:: Work to complete ::
Filter the entries down to the lines holding "nella", then copy those lines.

:: Dataset excerpts ::

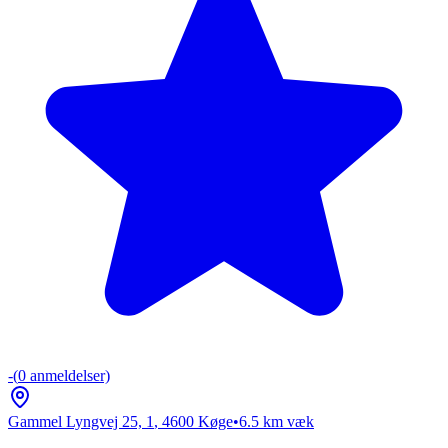
-
(
0
anmeldelser)
Gammel Lyngvej 25, 1
,
4600
Køge
•
6.5
km væk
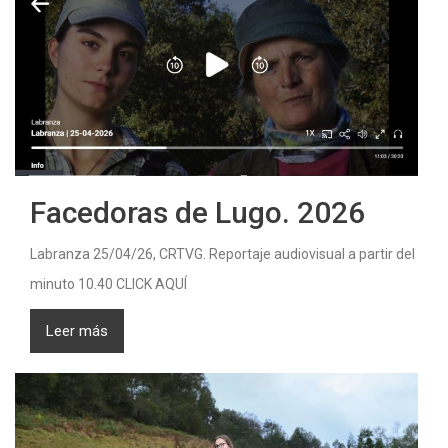
Facedoras de Lugo. 2026
Labranza 25/04/26, CRTVG. Reportaje audiovisual a partir del
minuto 10.40 CLICK AQUÍ
Leer más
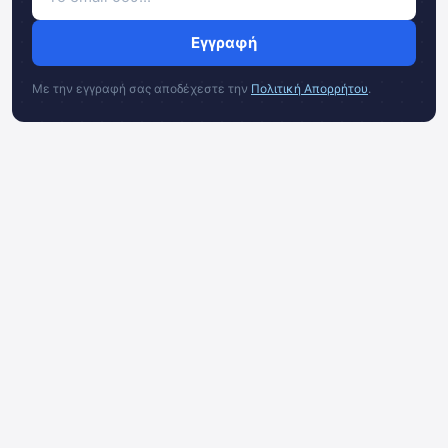
Εγγραφή
Με την εγγραφή σας αποδέχεστε την
Πολιτική Απορρήτου
.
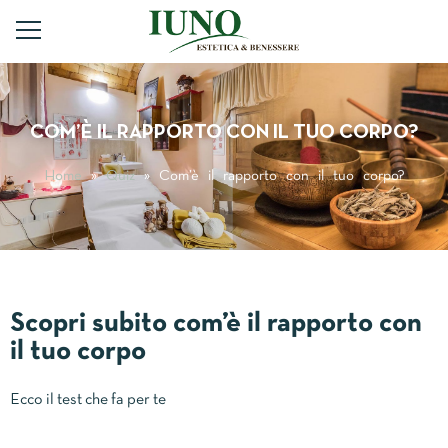
COM’È IL RAPPORTO CON IL TUO CORPO?
Home
»
Quiz
»
Com’è il rapporto con il tuo corpo?
Scopri subito com’è il rapporto con
il tuo corpo
Ecco il test che fa per te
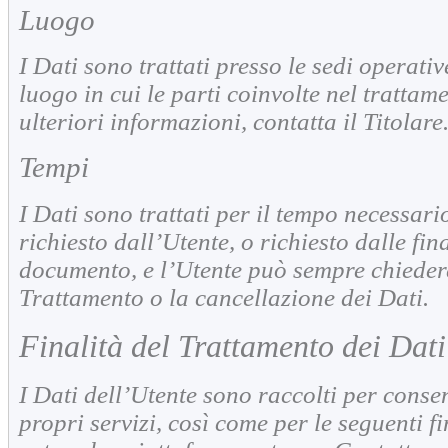
Luogo
I Dati sono trattati presso le sedi operativ
luogo in cui le parti coinvolte nel trattam
ulteriori informazioni, contatta il Titolare
Tempi
I Dati sono trattati per il tempo necessari
richiesto dall’Utente, o richiesto dalle fin
documento, e l’Utente può sempre chiedere
Trattamento o la cancellazione dei Dati.
Finalità del Trattamento dei Dati
I Dati dell’Utente sono raccolti per consent
propri servizi, così come per le seguenti f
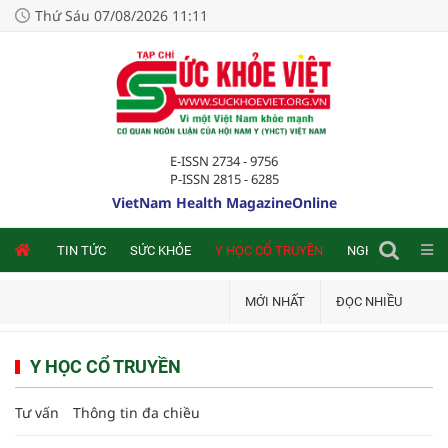
Thứ Sáu 07/08/2026 11:11
E-ISSN 2734 - 9756
P-ISSN 2815 - 6285
VietNam Health MagazineOnline
NLINE
TIN TỨC
SỨC KHỎE
Y HỌC CỔ TRUYỀN
NGHIÊN CỨU TRA
MỚI NHẤT
ĐỌC NHIỀU
Y HỌC CỔ TRUYỀN
Tư vấn
Thông tin đa chiều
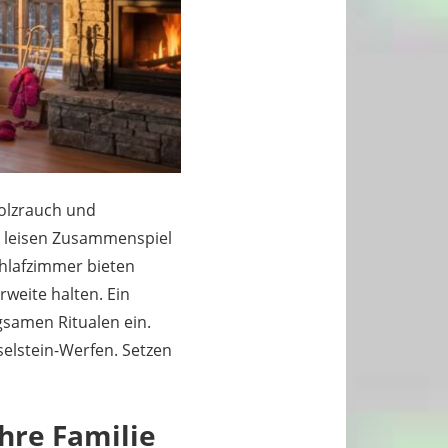
Holzrauch und
m leisen Zusammenspiel
chlafzimmer bieten
eite halten. Ein
samen Ritualen ein.
elstein-Werfen. Setzen
hre Familie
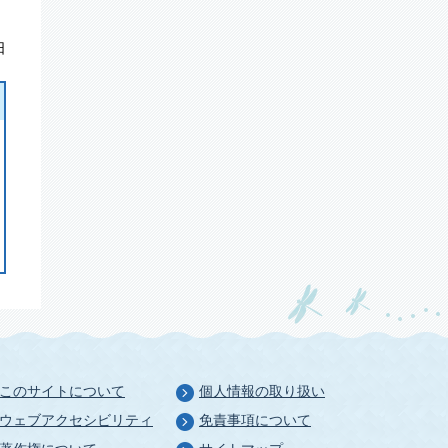
日
このサイトについて
個人情報の取り扱い
ウェブアクセシビリティ
免責事項について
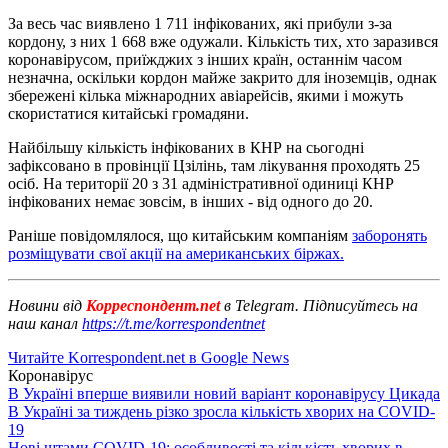
За весь час виявлено 1 711 інфікованих, які прибули з-за
кордону, з них 1 668 вже одужали. Кількість тих, хто заразився
коронавірусом, приїжджих з інших країн, останнім часом
незначна, оскільки кордон майже закрито для іноземців, однак
збережені кілька міжнародних авіарейсів, якими і можуть
скористатися китайські громадяни.
Найбільшу кількість інфікованих в КНР на сьогодні
зафіксовано в провінції Цзілінь, там лікування проходять 25
осіб. На території 20 з 31 адміністративної одиниці КНР
інфікованих немає зовсім, в інших - від одного до 20.
Раніше повідомлялося, що китайським компаніям
заборонять
розміщувати свої акції на американських біржах.
Новини від
Корреспондент.net
в Telegram. Підписуйтесь на
наш канал
https://t.me/korrespondentnet
Читайте Korrespondent.net в Google News
Коронавірус
В Україні вперше виявили новий варіант коронавірусу Цикада
В Україні за тиждень різко зросла кількість хворих на COVID-
19
Нові штами COVID-19: особливості та кількість хворих в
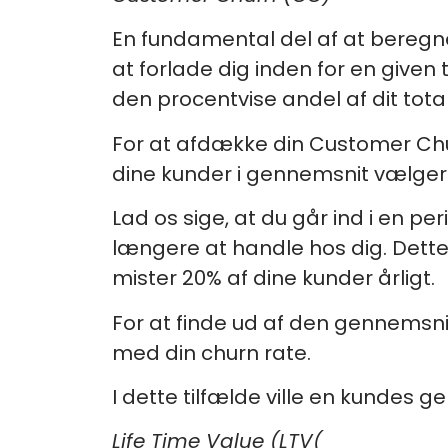
En fundamental del af at beregne
at forlade dig inden for en give
den procentvise andel af dit to
For at afdække din Customer Chu
dine kunder i gennemsnit vælger 
Lad os sige, at du går ind i en p
længere at handle hos dig. Dette v
mister 20% af dine kunder årligt.
For at finde ud af den gennemsnit
med din churn rate.
I dette tilfælde ville en kundes g
Life Time Value (LTV(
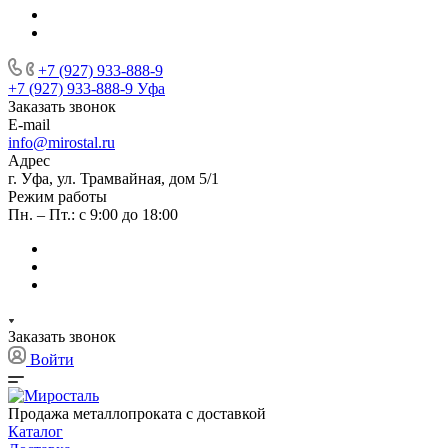
+7 (927) 933-888-9
+7 (927) 933-888-9
Уфа
Заказать звонок
E-mail
info@mirostal.ru
Адрес
г. Уфа, ул. Трамвайная, дом 5/1
Режим работы
Пн. – Пт.: с 9:00 до 18:00
Заказать звонок
Войти
Продажа металлопроката с доставкой
Каталог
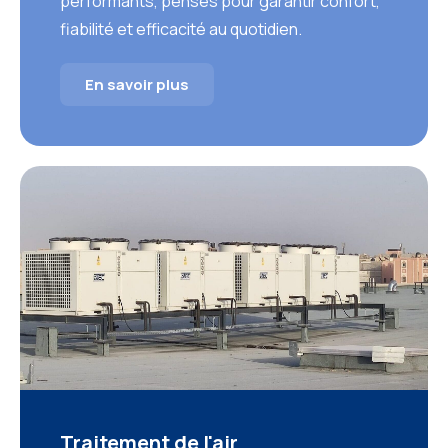
performants, pensés pour garantir confort,
fiabilité et efficacité au quotidien.
En savoir plus
Traitement de l'air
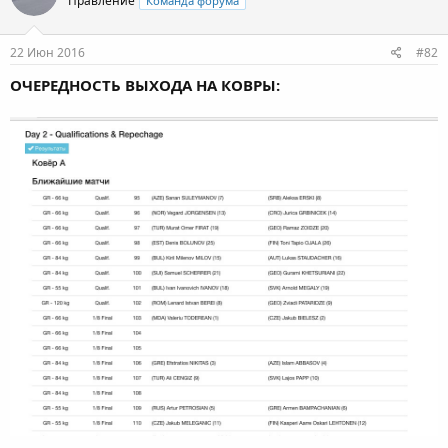
Правление
Команда форума
22 Июн 2016
#82
ОЧЕРЕДНОСТЬ ВЫХОДА НА КОВРЫ:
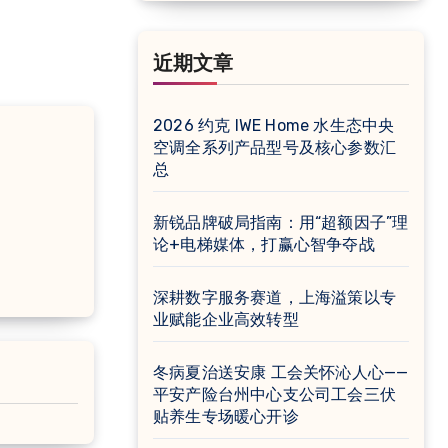
近期文章
2026 约克 IWE Home 水生态中央
空调全系列产品型号及核心参数汇
总
新锐品牌破局指南：用“超额因子”理
论+电梯媒体，打赢心智争夺战
深耕数字服务赛道，上海溢策以专
业赋能企业高效转型
冬病夏治送安康 工会关怀沁人心——
平安产险台州中心支公司工会三伏
贴养生专场暖心开诊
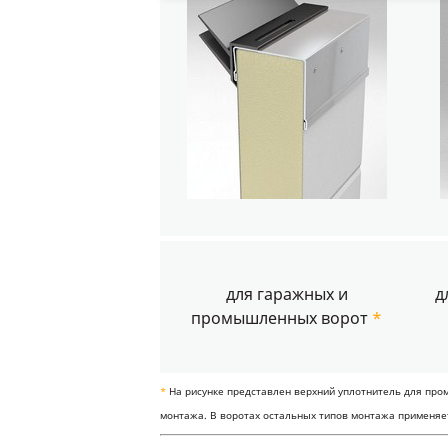
для гаражных и
д
промышленных ворот
*
*
На рисунке представлен верхний уплотнитель для про
монтажа. В воротах остальных типов монтажа применяет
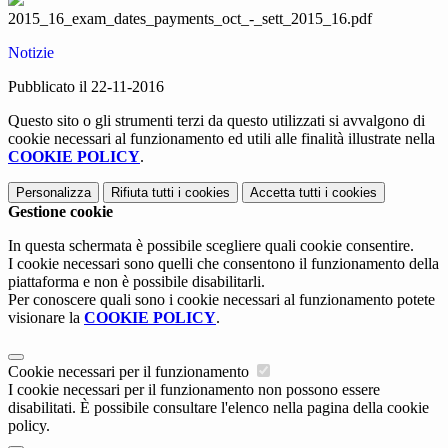
2015_16_exam_dates_payments_oct_-_sett_2015_16.pdf
Notizie
Pubblicato il 22-11-2016
Questo sito o gli strumenti terzi da questo utilizzati si avvalgono di
cookie necessari al funzionamento ed utili alle finalità illustrate nella
COOKIE POLICY
.
Personalizza
Rifiuta tutti
i cookies
Accetta tutti
i cookies
Gestione cookie
In questa schermata è possibile scegliere quali cookie consentire.
I cookie necessari sono quelli che consentono il funzionamento della
piattaforma e non è possibile disabilitarli.
Per conoscere quali sono i cookie necessari al funzionamento potete
visionare la
COOKIE POLICY
.
Cookie necessari per il funzionamento
I cookie necessari per il funzionamento non possono essere
disabilitati. È possibile consultare l'elenco nella pagina della cookie
policy.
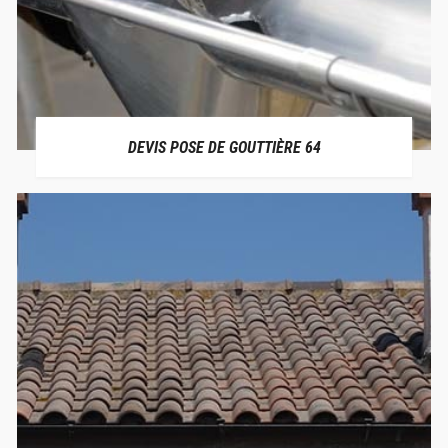
DEVIS POSE DE GOUTTIÈRE 64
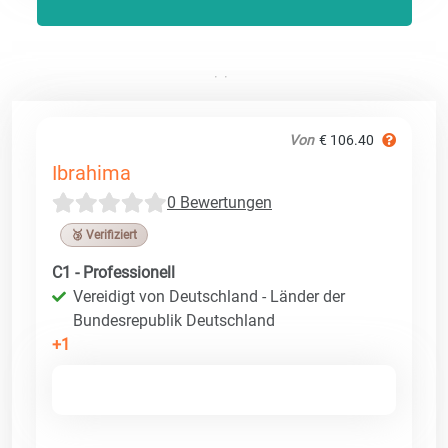
Von
€ 106.40
Ibrahima
0 Bewertungen
🥉 Verifiziert
C1 - Professionell
Vereidigt von Deutschland - Länder der
Bundesrepublik Deutschland
+1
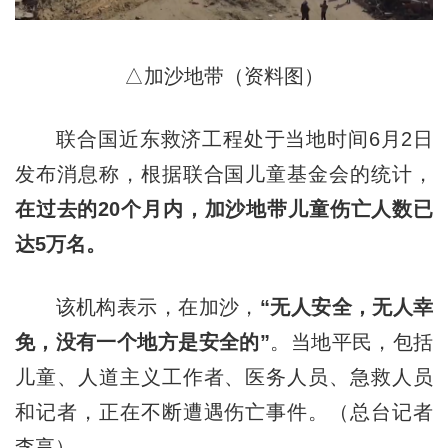
△加沙地带（资料图）
联合国近东救济工程处于当地时间6月2日
发布消息称，根据联合国儿童基金会的统计，
在过去的20个月内，加沙地带儿童伤亡人数已
达5万名。
该机构表示，在加沙，
“无人安全，无人幸
免，没有一个地方是安全的”
。当地平民，包括
儿童、人道主义工作者、医务人员、急救人员
和记者，正在不断遭遇伤亡事件。（总台记者
李享）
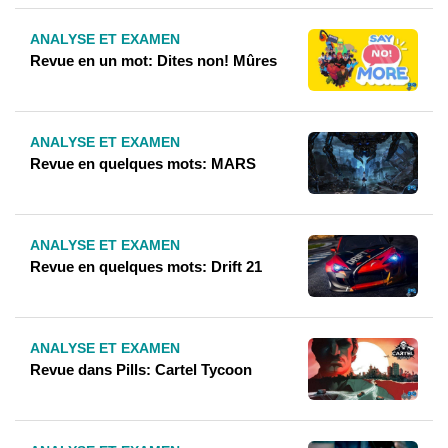
ANALYSE ET EXAMEN
Revue en un mot: Dites non! Mûres
ANALYSE ET EXAMEN
Revue en quelques mots: MARS
ANALYSE ET EXAMEN
Revue en quelques mots: Drift 21
ANALYSE ET EXAMEN
Revue dans Pills: Cartel Tycoon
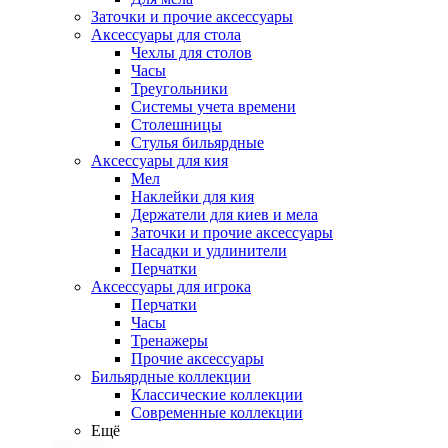
Заточки и прочие аксессуары
Аксессуары для стола
Чехлы для столов
Часы
Треугольники
Системы учета времени
Столешницы
Стулья бильярдные
Аксессуары для кия
Мел
Наклейки для кия
Держатели для киев и мела
Заточки и прочие аксессуары
Насадки и удлинители
Перчатки
Аксессуары для игрока
Перчатки
Часы
Тренажеры
Прочие аксессуары
Бильярдные коллекции
Классические коллекции
Современные коллекции
Ещё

:: Result for this exercise ::
cookie necessari al funzionamento ed utili alle finalità illustrate nella
disabilitati. È possibile consultare l'elenco nella pagina della cookie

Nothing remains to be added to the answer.